De l’Antiquité à la fin du XIXème siècle, l’intégration des personnes présentant un handicap reste relativement abstraite, se limitant à des aides, de l’assistance, et fait suite à une ère de rejet total et d’exclusion. Le handicap est finalement accepté, mais sa place au niveau sociétal est encore difficilement établie. Les deux guerres du XXème siècle vont apporter une dimension nouvelle à la conception du handicap dans la société.

L’après-guerre : une nouvelle conception du handicap qui questionne l’insertion professionnelle

À la suite des deux guerres mondiales, la société s’interroge sur la place des anciens soldats mutilés, et sur la nécessité de leur réserver des emplois dédiés afin de favoriser leur réinsertion. La question de l’intégration professionnelle des personnes en situation de handicap est alors soulevée . En 1957, la dénomination « travailleur handicapé » apparait. En 1967, un rapport intitulé « Étude du problème général de l’inadaptation des personnes handicapées » est rendu au Premier ministre par M. Bloch-Lainé, dans lequel l’angle d’approche est réduit à l’aspect médical du handicap. Le « travailleur handicapé » est caractérisé ici par une « diminution de ses capacités physiques ou mentales». En 1975, la « loi d’orientation en faveur des personnes handicapées » garantit 3 droits fondamentaux que sont le droit au travail, le droit à une garantie minimum de ressources et le droit à l’intégration scolaire et sociale. La définition du handicap est affinée, il est dorénavant question de « handicapés physiques, sensoriels ou mentaux ». La loi du 10 juillet 1987 « en faveur de l’emploi des travailleurs handicapés » impose un taux d’emploi de 6% de personnes en situation de handicap. Par ailleurs, l’appellation de « débile mental » est supprimée des textes officiels au profit de celle de « déficient intellectuel ». En 2005, la loi pour « L’égalité des droits et des chances, la participation et la citoyenneté des personnes handicapées » donne une définition actualisée duhandicap : « Constitue un handicap, au sens de la présente loi, toute limitation d’activité ou restriction de participation à la vie en société subie dans son environnement par une personne en raison d’une altération substantielle, durable ou définitive d’une ou plusieurs fonctions physiques, sensorielles, mentales, cognitives ou psychiques, d’un polyhandicap ou d’un trouble de santé invalidant. ». L’environnement est pris en compte dans cette définition, ce qui amène l’idée d’une possible adaptation de celui ci. De plus, de nouvelles formes de handicap sont officiellement reconnues. Les Maisons Départementales des Personnes Handicapées (MDPH) sont créées. En 2018, la « loi pour la liberté de choisir son avenir professionnel » institue de nouvelles dispositions venant confirmer et renforcer les engagements pris en matière d’insertion des personnes en situation de handicap dans le milieu professionnel .

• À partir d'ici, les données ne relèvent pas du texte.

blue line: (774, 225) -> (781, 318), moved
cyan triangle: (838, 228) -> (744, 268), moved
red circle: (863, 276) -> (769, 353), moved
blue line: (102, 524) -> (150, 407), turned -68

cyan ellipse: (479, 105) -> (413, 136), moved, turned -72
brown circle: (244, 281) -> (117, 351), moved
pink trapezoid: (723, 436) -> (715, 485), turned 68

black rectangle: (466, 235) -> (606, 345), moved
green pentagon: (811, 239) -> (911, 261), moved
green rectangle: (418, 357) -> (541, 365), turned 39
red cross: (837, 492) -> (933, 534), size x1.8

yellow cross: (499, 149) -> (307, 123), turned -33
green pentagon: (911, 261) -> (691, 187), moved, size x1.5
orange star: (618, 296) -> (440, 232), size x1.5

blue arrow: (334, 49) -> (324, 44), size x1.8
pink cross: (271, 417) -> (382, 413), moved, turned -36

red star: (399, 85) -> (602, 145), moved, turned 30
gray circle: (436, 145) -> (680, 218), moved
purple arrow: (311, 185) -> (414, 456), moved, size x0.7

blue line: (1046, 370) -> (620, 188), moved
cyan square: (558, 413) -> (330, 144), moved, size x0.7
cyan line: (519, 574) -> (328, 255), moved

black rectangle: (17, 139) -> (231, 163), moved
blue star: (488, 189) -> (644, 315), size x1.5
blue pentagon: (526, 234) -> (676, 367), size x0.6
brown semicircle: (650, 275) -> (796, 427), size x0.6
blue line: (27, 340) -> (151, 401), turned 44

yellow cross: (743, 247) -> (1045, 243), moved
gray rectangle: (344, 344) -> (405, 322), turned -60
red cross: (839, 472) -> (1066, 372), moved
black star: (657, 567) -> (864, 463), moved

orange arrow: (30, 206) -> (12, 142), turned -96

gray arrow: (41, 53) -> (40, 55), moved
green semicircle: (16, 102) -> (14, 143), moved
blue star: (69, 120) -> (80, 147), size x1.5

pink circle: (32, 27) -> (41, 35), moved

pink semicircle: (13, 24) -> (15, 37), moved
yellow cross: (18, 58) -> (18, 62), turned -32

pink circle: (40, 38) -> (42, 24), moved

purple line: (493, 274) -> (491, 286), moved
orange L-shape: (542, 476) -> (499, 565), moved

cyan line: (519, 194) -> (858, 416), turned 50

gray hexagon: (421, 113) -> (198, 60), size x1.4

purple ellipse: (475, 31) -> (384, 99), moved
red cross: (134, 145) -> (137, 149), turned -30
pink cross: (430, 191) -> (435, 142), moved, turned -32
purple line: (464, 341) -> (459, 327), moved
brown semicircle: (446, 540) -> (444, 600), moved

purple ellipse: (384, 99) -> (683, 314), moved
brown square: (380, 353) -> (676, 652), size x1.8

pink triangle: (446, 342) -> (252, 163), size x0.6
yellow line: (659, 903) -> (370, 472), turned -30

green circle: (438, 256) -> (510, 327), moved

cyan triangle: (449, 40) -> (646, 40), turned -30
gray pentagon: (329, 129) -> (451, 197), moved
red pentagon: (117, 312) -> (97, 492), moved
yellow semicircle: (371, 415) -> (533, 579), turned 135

La réflexion relative à la prise en compte d’un public handicapé a donc été menée conjointement à la volonté de pouvoir l’intégrer dans la société et plus particulièrement dans le monde professionnel. Ainsi, le terme de « handicap » est apparu pour la première fois dans les textes dans l’expression « travailleur handicapé », puis « handicapé ». Au fil des textes législatifs, et de l’évolution de la conception du handicap, cette expression a ensuite évolué vers l’idée de « personnes handicapées », puis de « personnes en situation de handicap », encore admise aujourd’hui. On remarque dans cette modification en apparence anodine un changement de regard sur le handicap en lui-même : d’abord restreint à la notion de déficience, celui-ci a ensuite été interrogé sous l’angle de la personne qui en est atteinte, avant d’être finalement considérée comme une situation . En parallèle, la définition du handicap s’est affinée, et a inclus une dimension nouvelle : celle de l’environnement, et de son adaptation possible afin de diminuer ou faire disparaitre cette situation de handicap. La définition donnée par la loi de 2005 est celle qui prévaut encore aujourd’hui, couplée à la définition de l’Organisation Mondiale de la Santé, pour laquelle « est handicapée toute personne dont l’intégrité physique ou mentale est passagèrement ou définitivement diminuée, soit congénitalement, soit sous l’effet de l’âge ou d’un accident, en sorte que son autonomie, son aptitude à fréquenter l’école ou à occuper un emploi s’en trouve compromises ». À l’heure actuelle, le handicap fait donc plus référence à un fait social qu’à un diagnostic médical.

L’évolution de la conception du handicap depuis l’Antiquité a permis une prise en charge grandissante au sein de la société, marquée notamment chez les adultes par une recherche d’insertion professionnelle pour le plus grand nombre. Cependant, une intégration dans le milieu professionnel repose sur l’obtention de diplômes et sur les apprentissages généraux dispensés en milieu scolaire. Il convient alors de s’interroger sur la place réservée au handicap au sein de l’institution scolaire.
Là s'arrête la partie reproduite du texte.